8. What are some of your favorite books, blogs, media/news channels, for keeping up with the industry?
“I’m interested in finding a better balance for myself health-wise. Startups are a marathon and it’s not uncommon to find you’ve let your health become a lower priority. At Driftt, for instance, we all rock climb. We’re all out there building up calluses. So when I read books like “Let my people go surfing” by Yvon Chouinard, the founder of Patagonia, I get inspired. Here is somebody who really knows something about how to build a great company. He’s a pretty bad ass guy and — oh, by the way, he’s hugely important figure and innovator in the world of rock climbing. He built a company around his passion, and around a great mission to protect the nation and the environment. That’s something that people can really rally around.”

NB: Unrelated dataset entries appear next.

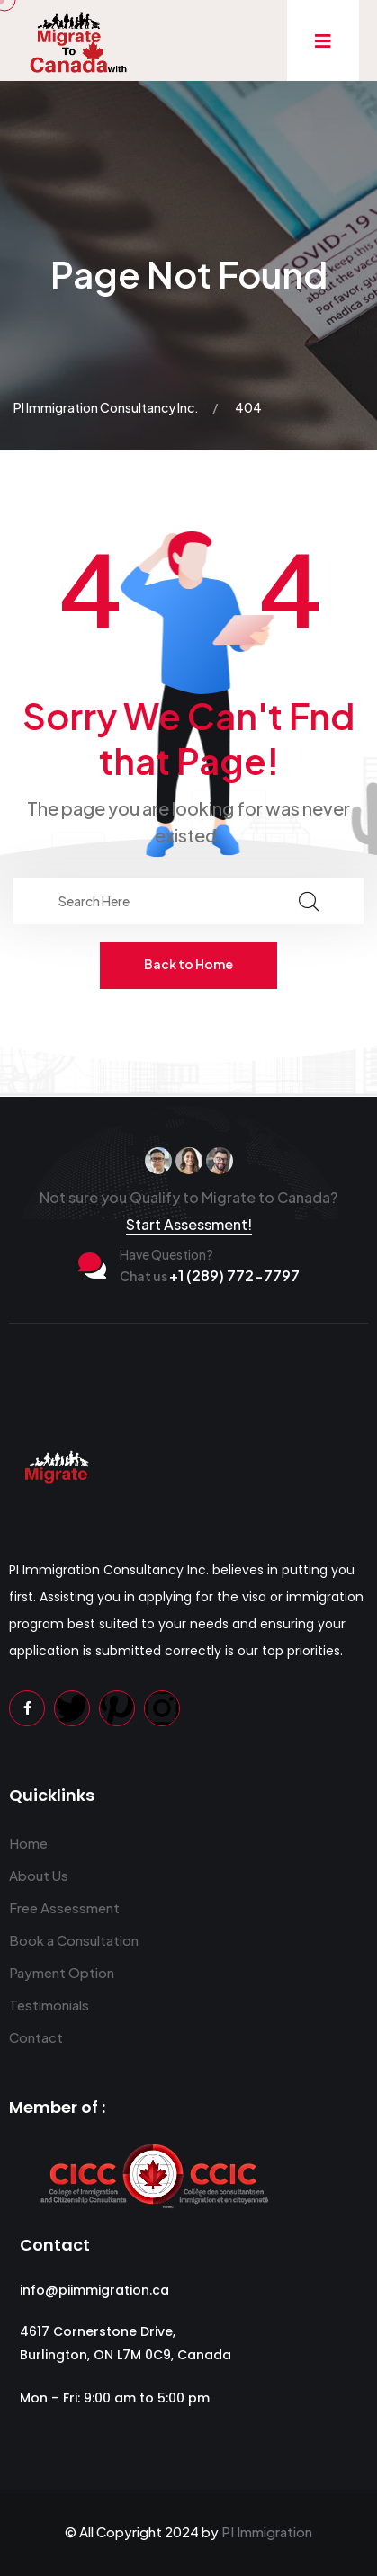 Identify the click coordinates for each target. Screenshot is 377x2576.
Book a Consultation (74, 1939)
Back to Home (188, 964)
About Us (38, 1875)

9. Any final thoughts or advice?
“I’m excited about the future of the Boston tech scene, largely because I’m looking forward what to see what the success of HubSpot can bring to Boston. I can’t wait to see how we can find ways to share a lot of our culture and engineering practices with other companies and future founders. The model here really is — and should be — entrepreneurs supporting other entrepreneurs.
I’d love to see ten or more great companies built around the future of marketing, consumer tech, or tech infrastructure that stay in Boston. They should look to HubSpot and know they have everything they need right here in Boston. We can attract top talent from our universities, we can receive financial backing from our VCs and angel community and honestly, we have enough supporters in the tech world to build any kind of company.
If someone is debating whether to join an early stage startup or a large company and would like to bend the ear of someone who has done both. Please give me a shout. And to any young founders out there, you should know that if you want to stay in Boston, you can definitely succeed here. Don’t say that there’s nobody here to help, because we’ve got a seriously deep bench here.”